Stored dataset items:
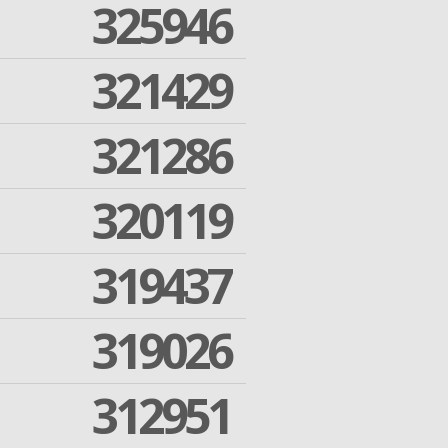
325946
321429
321286
320119
319437
319026
312951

Your objective: Could you return each entry word for word, with the images omitted?

Response to the task:
325946
321429
321286
320119
319437
319026
312951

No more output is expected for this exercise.